* SOURCE RECORDS
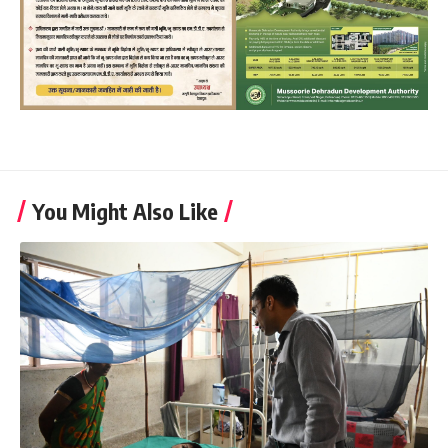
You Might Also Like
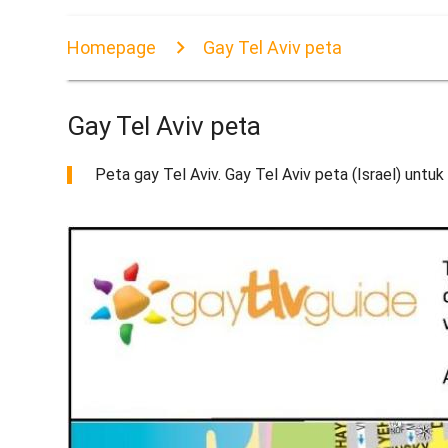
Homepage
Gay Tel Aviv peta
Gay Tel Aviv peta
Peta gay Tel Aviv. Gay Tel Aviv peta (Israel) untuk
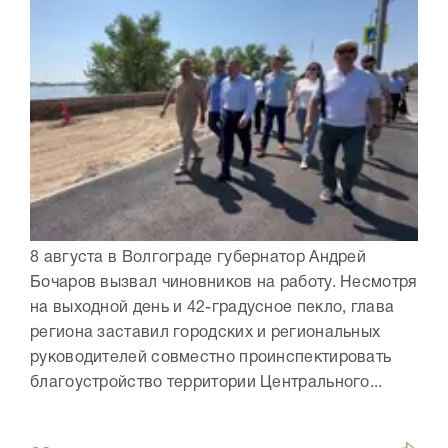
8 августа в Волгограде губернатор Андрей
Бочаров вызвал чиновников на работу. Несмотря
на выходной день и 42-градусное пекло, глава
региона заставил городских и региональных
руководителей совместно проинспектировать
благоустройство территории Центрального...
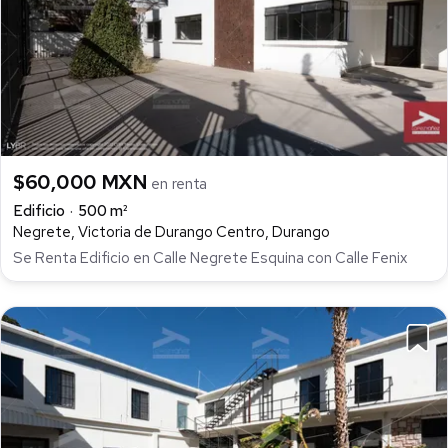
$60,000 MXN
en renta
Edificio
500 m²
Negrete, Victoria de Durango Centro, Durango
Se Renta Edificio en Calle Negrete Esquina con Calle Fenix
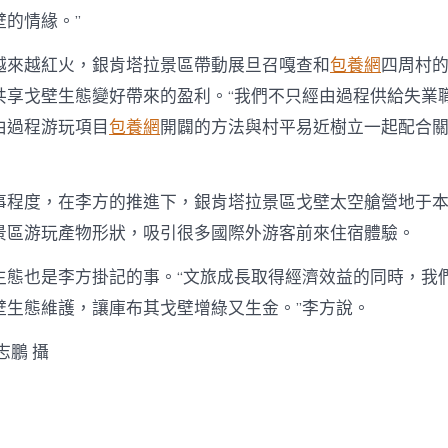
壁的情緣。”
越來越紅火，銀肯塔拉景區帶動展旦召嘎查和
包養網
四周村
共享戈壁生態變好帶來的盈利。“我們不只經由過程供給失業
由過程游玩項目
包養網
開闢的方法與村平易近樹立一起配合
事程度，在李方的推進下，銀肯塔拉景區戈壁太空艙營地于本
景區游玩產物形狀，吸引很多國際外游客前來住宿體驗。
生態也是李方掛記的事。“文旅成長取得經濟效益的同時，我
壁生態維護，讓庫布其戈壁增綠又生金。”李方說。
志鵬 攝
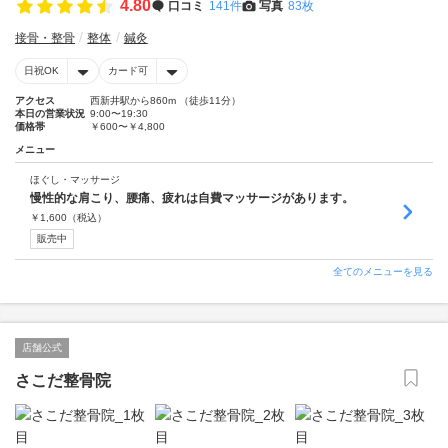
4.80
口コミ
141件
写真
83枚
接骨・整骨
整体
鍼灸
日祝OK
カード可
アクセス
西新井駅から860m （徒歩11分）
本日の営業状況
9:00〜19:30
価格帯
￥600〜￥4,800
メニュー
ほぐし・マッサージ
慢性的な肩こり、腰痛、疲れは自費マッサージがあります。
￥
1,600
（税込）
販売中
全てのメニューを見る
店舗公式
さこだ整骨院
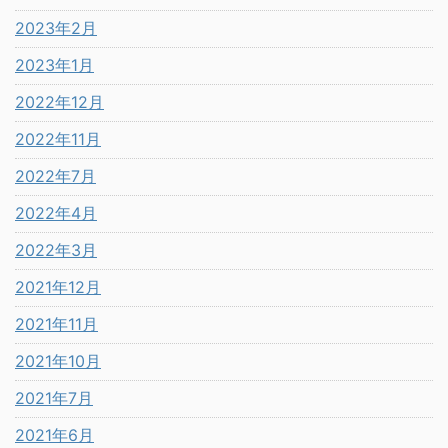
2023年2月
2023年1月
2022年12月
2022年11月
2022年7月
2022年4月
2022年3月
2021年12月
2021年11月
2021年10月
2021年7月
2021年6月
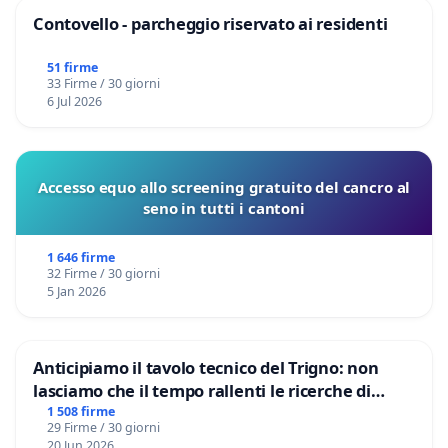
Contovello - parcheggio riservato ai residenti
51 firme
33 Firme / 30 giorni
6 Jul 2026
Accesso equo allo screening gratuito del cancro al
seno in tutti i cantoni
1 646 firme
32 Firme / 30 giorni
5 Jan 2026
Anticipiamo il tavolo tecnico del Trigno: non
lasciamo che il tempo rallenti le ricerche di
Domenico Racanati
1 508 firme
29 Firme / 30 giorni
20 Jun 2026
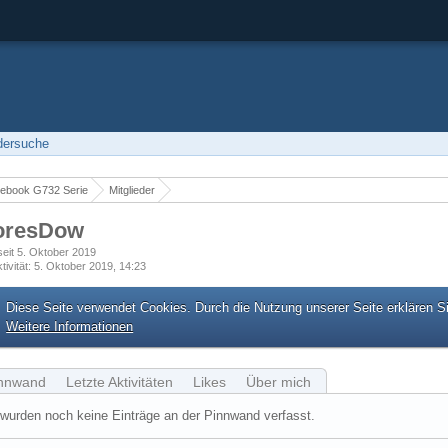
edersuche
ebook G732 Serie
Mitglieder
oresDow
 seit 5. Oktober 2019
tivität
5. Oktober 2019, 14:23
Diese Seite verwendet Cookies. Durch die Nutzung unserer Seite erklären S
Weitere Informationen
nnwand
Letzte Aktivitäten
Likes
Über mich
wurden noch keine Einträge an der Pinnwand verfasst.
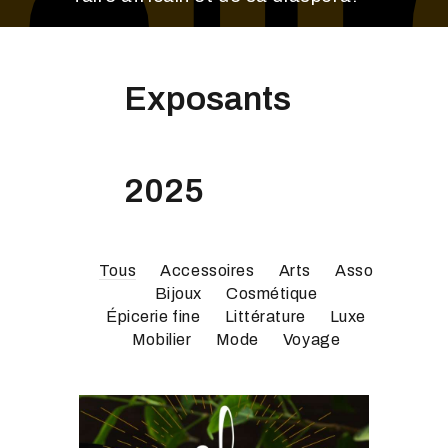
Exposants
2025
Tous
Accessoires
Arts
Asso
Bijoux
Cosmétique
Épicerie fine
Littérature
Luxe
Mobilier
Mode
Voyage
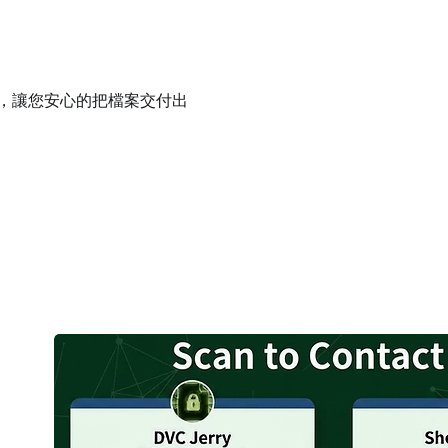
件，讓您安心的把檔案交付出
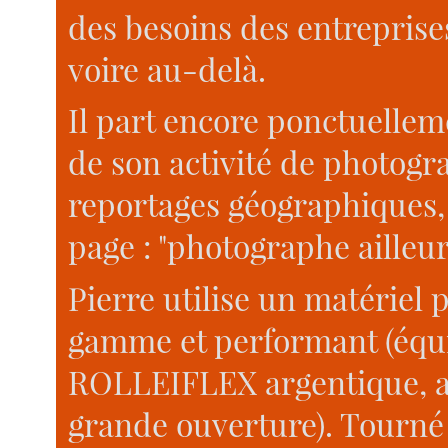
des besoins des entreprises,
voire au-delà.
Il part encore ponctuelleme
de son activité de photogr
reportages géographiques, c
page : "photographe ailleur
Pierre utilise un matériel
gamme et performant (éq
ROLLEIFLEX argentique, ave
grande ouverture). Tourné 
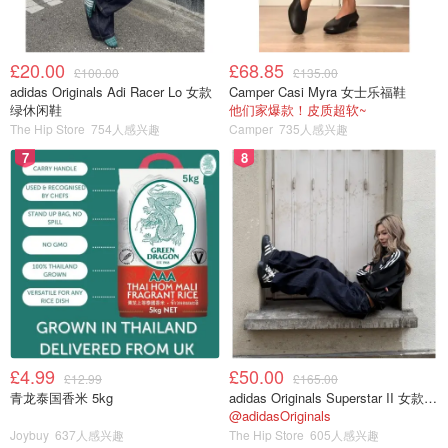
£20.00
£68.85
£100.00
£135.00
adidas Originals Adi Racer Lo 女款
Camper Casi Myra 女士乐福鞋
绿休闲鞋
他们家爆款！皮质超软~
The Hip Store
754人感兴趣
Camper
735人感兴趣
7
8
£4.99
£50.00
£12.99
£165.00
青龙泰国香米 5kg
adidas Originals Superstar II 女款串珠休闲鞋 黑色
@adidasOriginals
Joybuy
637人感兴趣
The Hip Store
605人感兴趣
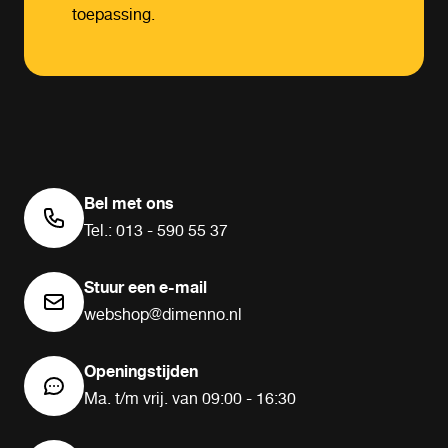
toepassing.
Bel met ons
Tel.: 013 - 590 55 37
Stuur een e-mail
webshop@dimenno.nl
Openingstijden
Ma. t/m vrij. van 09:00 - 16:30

* ABOUT THIS EXERCISE
Return the material word for word, images omitted.

* ANSWER BELOW
You Might Also Like
Homepage
Gay Tel Aviv peta
Gay Tel Aviv peta
Peta gay Tel Aviv. Gay Tel Aviv peta (Israel) untuk
8 августа в Волгограде губернатор Андрей
Бочаров вызвал чиновников на работу. Несмотря
на выходной день и 42-градусное пекло, глава
региона заставил городских и региональных
руководителей совместно проинспектировать
благоустройство территории Центрального...
$60,000 MXN
en renta
Edificio
500 m²
Negrete, Victoria de Durango Centro, Durango
Se Renta Edificio en Calle Negrete Esquina con Calle Fenix
壁的情緣。”
越來越紅火，銀肯塔拉景區帶動展旦召嘎查和
包養網
四周村
共享戈壁生態變好帶來的盈利。“我們不只經由過程供給失業
由過程游玩項目
包養網
開闢的方法與村平易近樹立一起配合
事程度，在李方的推進下，銀肯塔拉景區戈壁太空艙營地于本
景區游玩產物形狀，吸引很多國際外游客前來住宿體驗。
生態也是李方掛記的事。“文旅成長取得經濟效益的同時，我
壁生態維護，讓庫布其戈壁增綠又生金。”李方說。
志鵬 攝
4.80
口コミ
141件
写真
83枚
接骨・整骨
整体
鍼灸
日祝OK
カード可
アクセス
西新井駅から860m （徒歩11分）
本日の営業状況
9:00〜19:30
価格帯
￥600〜￥4,800
メニュー
ほぐし・マッサージ
慢性的な肩こり、腰痛、疲れは自費マッサージがあります。
￥
1,600
（税込）
販売中
全てのメニューを見る
店舗公式
さこだ整骨院
2023年2月
2023年1月
2022年12月
2022年11月
2022年7月
2022年4月
2022年3月
2021年12月
2021年11月
2021年10月
2021年7月
2021年6月
Contovello - parcheggio riservato ai residenti
51 firme
33 Firme / 30 giorni
6 Jul 2026
Accesso equo allo screening gratuito del cancro al
seno in tutti i cantoni
1 646 firme
32 Firme / 30 giorni
5 Jan 2026
Anticipiamo il tavolo tecnico del Trigno: non
lasciamo che il tempo rallenti le ricerche di
Domenico Racanati
1 508 firme
29 Firme / 30 giorni
20 Jun 2026
edersuche
ebook G732 Serie
Mitglieder
oresDow
 seit 5. Oktober 2019
tivität
5. Oktober 2019, 14:23
Diese Seite verwendet Cookies. Durch die Nutzung unserer Seite erklären S
Weitere Informationen
nnwand
Letzte Aktivitäten
Likes
Über mich
wurden noch keine Einträge an der Pinnwand verfasst.
Exposants
2025
Tous
Accessoires
Arts
Asso
Bijoux
Cosmétique
Épicerie fine
Littérature
Luxe
Mobilier
Mode
Voyage
件，讓您安心的把檔案交付出
des besoins des entreprises,
voire au-delà.
Il part encore ponctuelleme
de son activité de photogr
reportages géographiques, c
page : "photographe ailleur
Pierre utilise un matériel
gamme et performant (éq
ROLLEIFLEX argentique, ave
grande ouverture). Tourné 
£20.00
£68.85
£100.00
£135.00
adidas Originals Adi Racer Lo 女款
Camper Casi Myra 女士乐福鞋
绿休闲鞋
他们家爆款！皮质超软~
The Hip Store
754人感兴趣
Camper
735人感兴趣
7
8
£4.99
£50.00
£12.99
£165.00
青龙泰国香米 5kg
adidas Originals Superstar II 女款串珠休闲鞋 黑色
@adidasOriginals
Joybuy
637人感兴趣
The Hip Store
605人感兴趣
toepassing.
Bel met ons
Tel.: 013 - 590 55 37
Stuur een e-mail
webshop@dimenno.nl
Openingstijden
Ma. t/m vrij. van 09:00 - 16:30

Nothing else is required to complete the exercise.